**TASK PROMPT**
Leave out the images and transcribe the entries below word for word.

Content starts

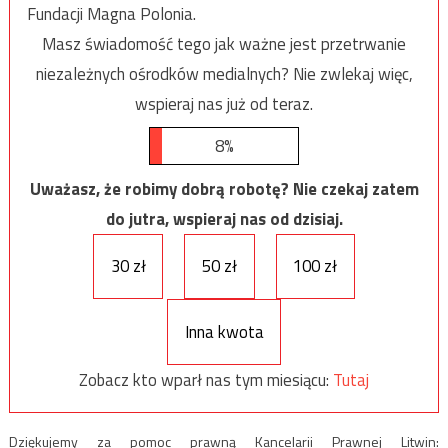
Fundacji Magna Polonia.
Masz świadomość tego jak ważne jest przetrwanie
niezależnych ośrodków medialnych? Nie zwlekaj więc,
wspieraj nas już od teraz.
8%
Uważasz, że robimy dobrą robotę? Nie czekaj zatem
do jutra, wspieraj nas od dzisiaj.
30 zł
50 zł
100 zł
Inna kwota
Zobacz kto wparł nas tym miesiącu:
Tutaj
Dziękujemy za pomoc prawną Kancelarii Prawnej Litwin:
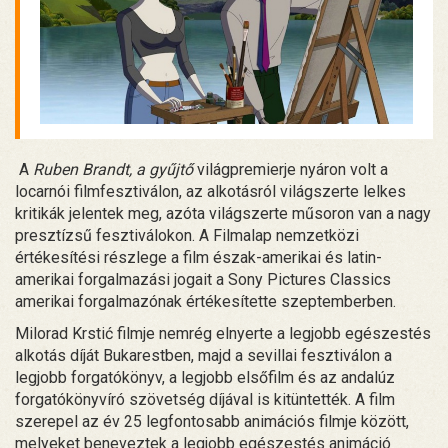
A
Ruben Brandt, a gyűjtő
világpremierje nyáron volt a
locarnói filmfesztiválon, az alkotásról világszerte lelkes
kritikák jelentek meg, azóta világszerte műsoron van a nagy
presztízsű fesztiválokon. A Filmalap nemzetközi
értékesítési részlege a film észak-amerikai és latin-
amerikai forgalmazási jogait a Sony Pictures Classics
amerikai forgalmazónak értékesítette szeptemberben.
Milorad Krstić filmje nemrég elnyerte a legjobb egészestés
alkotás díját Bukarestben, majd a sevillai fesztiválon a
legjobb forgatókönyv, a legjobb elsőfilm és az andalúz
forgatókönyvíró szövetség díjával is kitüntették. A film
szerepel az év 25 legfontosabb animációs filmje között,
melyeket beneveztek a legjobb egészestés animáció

Content ends

**ANSWER TO THE PROBLEM**
Fundacji Magna Polonia.
Masz świadomość tego jak ważne jest przetrwanie
niezależnych ośrodków medialnych? Nie zwlekaj więc,
wspieraj nas już od teraz.
8%
Uważasz, że robimy dobrą robotę? Nie czekaj zatem
do jutra, wspieraj nas od dzisiaj.
30 zł
50 zł
100 zł
Inna kwota
Zobacz kto wparł nas tym miesiącu:
Tutaj
Dziękujemy za pomoc prawną Kancelarii Prawnej Litwin:
A
Ruben Brandt, a gyűjtő
világpremierje nyáron volt a
locarnói filmfesztiválon, az alkotásról világszerte lelkes
kritikák jelentek meg, azóta világszerte műsoron van a nagy
presztízsű fesztiválokon. A Filmalap nemzetközi
értékesítési részlege a film észak-amerikai és latin-
amerikai forgalmazási jogait a Sony Pictures Classics
amerikai forgalmazónak értékesítette szeptemberben.
Milorad Krstić filmje nemrég elnyerte a legjobb egészestés
alkotás díját Bukarestben, majd a sevillai fesztiválon a
legjobb forgatókönyv, a legjobb elsőfilm és az andalúz
forgatókönyvíró szövetség díjával is kitüntették. A film
szerepel az év 25 legfontosabb animációs filmje között,
melyeket beneveztek a legjobb egészestés animáció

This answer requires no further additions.